◆ **Supplied material**
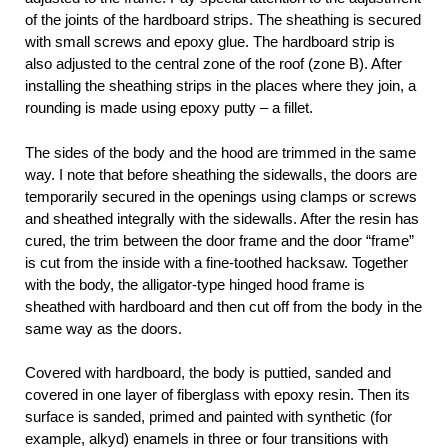
of the joints of the hardboard strips. The sheathing is secured
with small screws and epoxy glue. The hardboard strip is
also adjusted to the central zone of the roof (zone B). After
installing the sheathing strips in the places where they join, a
rounding is made using epoxy putty – a fillet.
The sides of the body and the hood are trimmed in the same
way. I note that before sheathing the sidewalls, the doors are
temporarily secured in the openings using clamps or screws
and sheathed integrally with the sidewalls. After the resin has
cured, the trim between the door frame and the door “frame”
is cut from the inside with a fine-toothed hacksaw. Together
with the body, the alligator-type hinged hood frame is
sheathed with hardboard and then cut off from the body in the
same way as the doors.
Covered with hardboard, the body is puttied, sanded and
covered in one layer of fiberglass with epoxy resin. Then its
surface is sanded, primed and painted with synthetic (for
example, alkyd) enamels in three or four transitions with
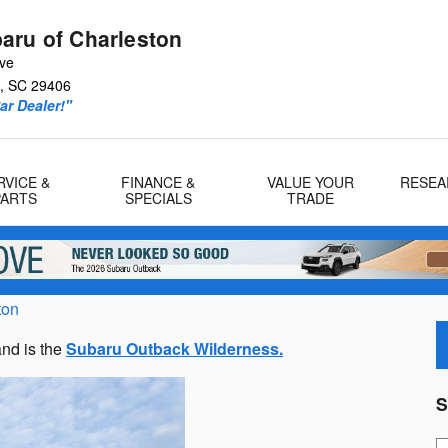
aru of Charleston
Ave
,
SC
29406
r Dealer!"
RVICE &
FINANCE &
VALUE YOUR
RESEA
PARTS
SPECIALS
TRADE
ton
nd is the
Subaru Outback Wilderness.
S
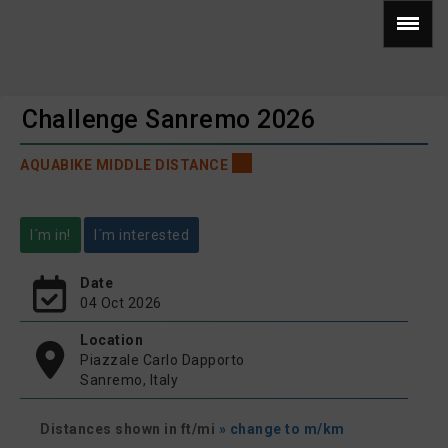
Challenge Sanremo 2026
AQUABIKE MIDDLE DISTANCE
I´m in!
I´m interested
Date
04 Oct 2026
Location
Piazzale Carlo Dapporto
Sanremo, Italy
Distances shown in ft/mi
» change to m/km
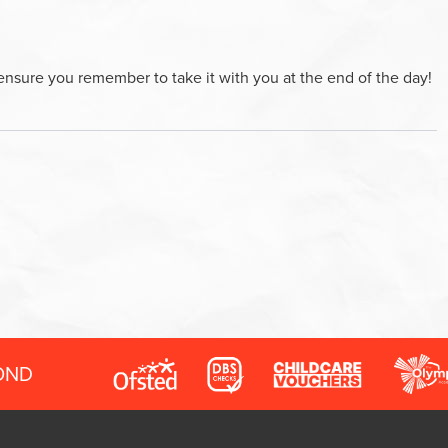
ensure you remember to take it with you at the end of the day!
OND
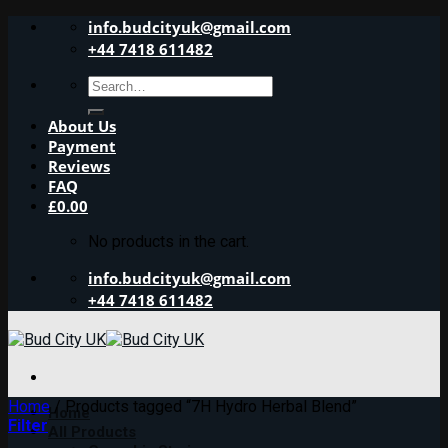
Skip
info.budcityuk@gmail.com
to
+44 7418 611482
content
Search
for:
About Us
Payment
Reviews
FAQ
£
0.00
No products in the cart.
info.budcityuk@gmail.com
+44 7418 611482
Home
/
Products tagged “7H Hydro Herbal Blend”
Home
Filter
All Products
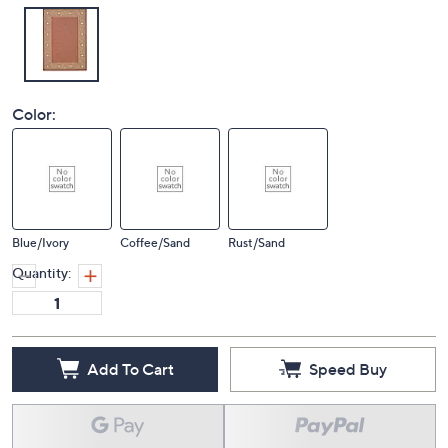
Color:
Blue/Ivory
Coffee/Sand
Rust/Sand
Quantity:
Add To Cart
Speed Buy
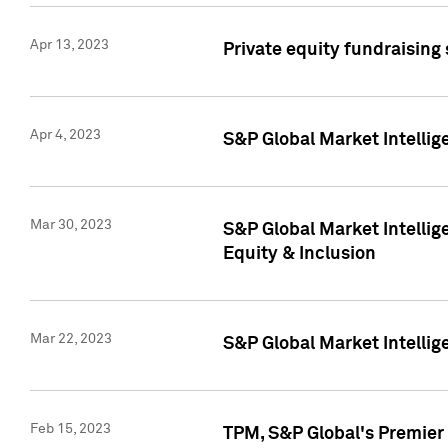
Apr 13, 2023
Private equity fundraising
Apr 4, 2023
S&P Global Market Intelli
Mar 30, 2023
S&P Global Market Intellig
Equity & Inclusion
Mar 22, 2023
S&P Global Market Intelli
Feb 15, 2023
TPM, S&P Global's Premier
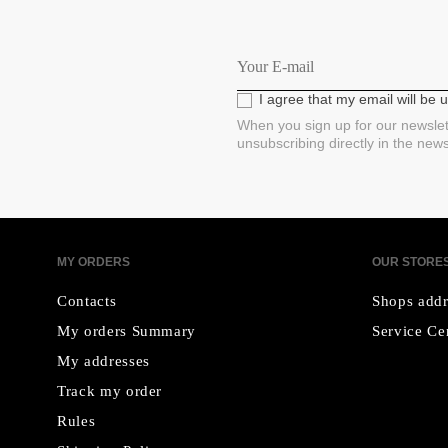
I agree that my email will be
When you sign up for our newslet
unsubscribing directly in the new
MY ORDERS
OUR STORE
Contacts
Shops addr
My orders Summary
Service Ce
My addresses
Track my order
Rules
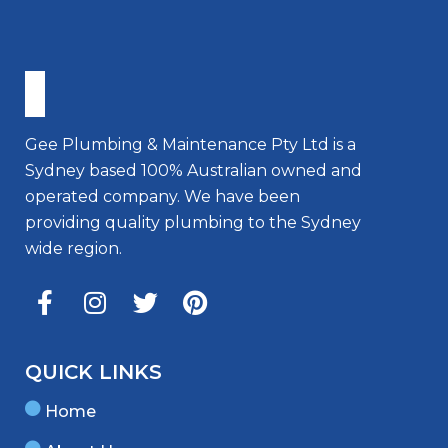
Gee Plumbing & Maintenance Pty Ltd is a
Sydney based 100% Australian owned and
operated company. We have been
providing quality plumbing to the Sydney
wide region.
QUICK LINKS
Home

◆ **Exercise prompt**
Repeat the material above verbatim, with no pictures in the output.

◆ **Result for this exercise**
of the joints of the hardboard strips. The sheathing is secured
with small screws and epoxy glue. The hardboard strip is
also adjusted to the central zone of the roof (zone B). After
installing the sheathing strips in the places where they join, a
rounding is made using epoxy putty – a fillet.
The sides of the body and the hood are trimmed in the same
way. I note that before sheathing the sidewalls, the doors are
temporarily secured in the openings using clamps or screws
and sheathed integrally with the sidewalls. After the resin has
cured, the trim between the door frame and the door “frame”
is cut from the inside with a fine-toothed hacksaw. Together
with the body, the alligator-type hinged hood frame is
sheathed with hardboard and then cut off from the body in the
same way as the doors.
Covered with hardboard, the body is puttied, sanded and
covered in one layer of fiberglass with epoxy resin. Then its
surface is sanded, primed and painted with synthetic (for
example, alkyd) enamels in three or four transitions with
aru of Charleston
Ave
,
SC
29406
r Dealer!"
RVICE &
FINANCE &
VALUE YOUR
RESEA
PARTS
SPECIALS
TRADE
ton
nd is the
Subaru Outback Wilderness.
S
Challenge Sanremo 2026
AQUABIKE MIDDLE DISTANCE
I´m in!
I´m interested
Date
04 Oct 2026
Location
Piazzale Carlo Dapporto
Sanremo, Italy
Distances shown in ft/mi
» change to m/km
ensure you remember to take it with you at the end of the day!
OND
Skip
info.budcityuk@gmail.com
to
+44 7418 611482
content
Search
for:
About Us
Payment
Reviews
FAQ
£
0.00
No products in the cart.
info.budcityuk@gmail.com
+44 7418 611482
Home
/
Products tagged “7H Hydro Herbal Blend”
Home
Filter
All Products
Color:
Blue/Ivory
Coffee/Sand
Rust/Sand
Quantity:
Add To Cart
Speed Buy
Apr 13, 2023
Private equity fundraising
Apr 4, 2023
S&P Global Market Intelli
Mar 30, 2023
S&P Global Market Intellig
Equity & Inclusion
Mar 22, 2023
S&P Global Market Intelli
Feb 15, 2023
TPM, S&P Global's Premier
I agree that my email will be
When you sign up for our newslet
unsubscribing directly in the new
MY ORDERS
OUR STORE
Contacts
Shops addr
My orders Summary
Service Ce
My addresses
Track my order
Rules
Gee Plumbing & Maintenance Pty Ltd is a
Sydney based 100% Australian owned and
operated company. We have been
providing quality plumbing to the Sydney
wide region.
QUICK LINKS
Home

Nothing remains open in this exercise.